Histoire(s) du cinéma est en grande partie composé de citations visuelles de films, plus ou moins reconnaissables et explicitement nommés (ce qui pose lors de sa diffusion de nombreux problèmes de droits...). Le réalisateur y énonce des jugements sur le cinéma, jugements souvent répétés dans le même film, et force à chaque énoncé de faire réfléchir le spectateur, en reprenant souvent le même thème sous un angle différent, cela de manière saccadée, volontairement heurtée, sous forme de cartons ou avec sa voix et celles de quelques autres, comme s'il entendait reprendre le spectateur sur ce qu'il croit avoir compris, à moins que, suivant certains critiques féroces, il n'aie finalement pas grand chose à dire...

  Antoine de BAECQUE, loin d'être le critique le plus "méchant" envers ce film de 266 minutes, écrit que "le cinéaste explique (le rapport qu'il a) avec l'histoire par sa situation singulière au sein d'une double histoire superposée, une place générationnelle. Comme si les Histoire(s) du cinéma ne pouvait provenir que d'un artiste issu de la Nouvelle Vague, "peut-être la seule génération qui s'est trouvée au milieu à la fois du soècle et du cinéma", Godard semble avoir été tôt compris, et assumé, la puissance de cette incarnation, comme si le croisement de l'histoire personnelle et de l'histoire du siècle, en ce point précis nommé Nouvelle Vague, était le tremplin duquel s'élancer pour rendre visible l'histoire. Ce destin, il le formule dans un épisode des Histoire(s) de cinéma : "Le cinéma, c'est la seule façon de faire, de raconter, de se rendre compte, moi, que j'ai une histoire en tant que moi dans une histoire en tant que tous. S'il n'y avait pas de cinéma, je ne saurais pas que j'ai une histoire ni qu'il y a de l'histoire." La seule façon de raconter l'histoire, ou de faire de l'histoire, c'est le cinéma. Comme si Godard était le dépositaire d'un héritage qui le dépasse tout en le faisant riche d'une promesse à accomplir : faire basculer l'histoire du siècle vers l'histoire du cinéma. Et inversement.

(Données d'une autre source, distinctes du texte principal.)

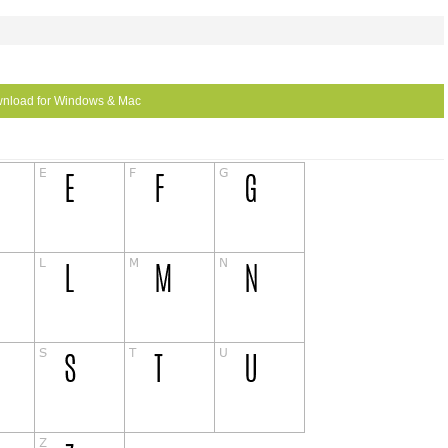
nload for Windows & Mac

Mais la thèse godardienne est d'abord un constat d'impuissance : l'histoire du cinéma, comme rendez-vous manqué avec l'histoire, contretemps auquel Godard tente de remédier par ses Histoire(s). Cette démission hante les deux premiers épisodes, qui sont largement centrés sur la faute collective du cinéma au moment de la montée des périls, du nazisme, de la guerre, de l'Occupation, de la collaboration et de la solution finale. L'épisode 1A, surtout, est marqué par cette culpabilité des clercs du cinéma, ces "grands réalisateurs incapables de contrôler la vengeance et la violence qu'ils avaient vingt fois mise en scène", et se voyant rendus responsables, par le montage godardien, impitoyablement accusateur comme il peut être par ailleurs incroyablement salvateur, de la catastrophe stalinienne et hitlérienne. La succession illustrée des chronologies hollywoodienne, réaliste-socialiste, fasciste, national-socialiste, est très cruelle : le cinéma aurait été comme enchaîné par l'industrie, instrumentalisé par la propagande, et finalement transformé en un vecteur de mort. Godard remonte les films que les cinéastes - ceux qui oubliaient l'histoire ou s'en détournaient -n'ont pas faits. Les Histoire(s) deviennent dès lors une entreprise salvatrice : de ces images coupables (d'avoir délaissé l'histoire, d'avoir aveuglé les hommes, d'avoir conduit à la catastrophe), Godard fait des innocents puisque, tout à coup, le lyrisme des fragments, des associations et des parallèles, elles sont susceptibles de sauver le monde, devenues icônes de l'histoire. "Même rayé à mort, un simple rectangle de trente-cinq millimètres sauve l'honneur de tout le réel..." résume-t-il en une phrase saisissante. (...)".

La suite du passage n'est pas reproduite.